L’apparence donne beaucoup de pouvoir aux idées : le philosophe est comme un acteur, a performing artist, et la distance qu’il y a entre convaincre et persuader est comblée - ou non - par le corps.” Shusterman se réfère, entre autres, à Wittgenstein, dont les élèves décrivaient abondamment l’allure impériale, le regard souvent féroce, la personnalité très “physique”... Une somaesthétique très palpable aussi, dans l’abécédaire de Deleuze par exemple, dans les cours de Roland Barthes aussi.
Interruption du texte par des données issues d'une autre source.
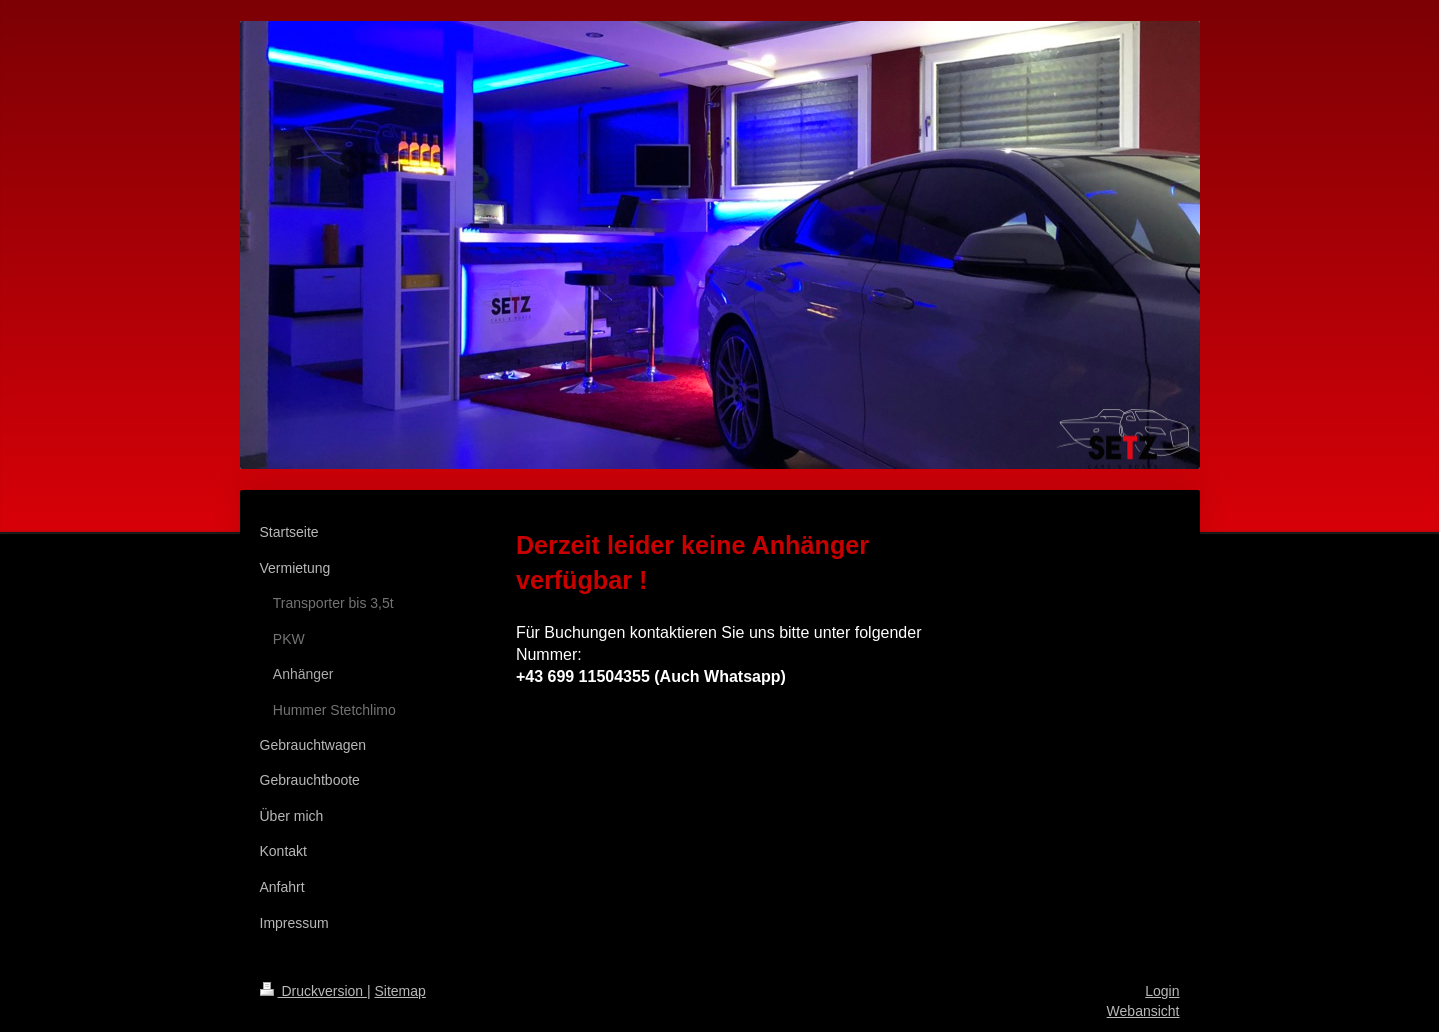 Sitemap (400, 991)
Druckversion (313, 991)
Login (1162, 991)
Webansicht (1143, 1011)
Le “style”, ainsi, qu’il soit la présentation physique de soi-même ou l’expression parlée ou écrite, implique un choix. Il peut être, de manière plus ou moins inconsciente, l’expression du caractère ; il peut aussi être travaillé, jusqu’à l’excès – mais dans tous les cas, le style est un choix. De manière intéressante, le terme même de “style”, si on se réfère à l’écriture, ne vient pas de la physicalité des mots (la bouche, les cordes vocales, la respiration) mais du geste corporel d’écrire – de graver, avec un “stylet”... Le style est donc contextuel, en relation avec les instruments utilisés pour écrire. Le “traitement” de texte induit d’autres formes stylistiques que l’antique machine à écrire et réécrire, avec ses contraintes et ses marges... La plasticité du langage ET le choix du style rejoignent la plasticité somatique et le choix de son corps, ceci dans la limite des contraintes de base liées tant au corps qu’à l’écriture d’une époque donné. Il y a une “stratégie du style” (selon Laurent Jenny ) comme il existe une “stratégie somaesthétique”. Le style a affaire à de “l’étrange” dans la langue – à de l’étrange dans le corps peut-être aussi – étrange, étranger à l’autre et propre à soi-même.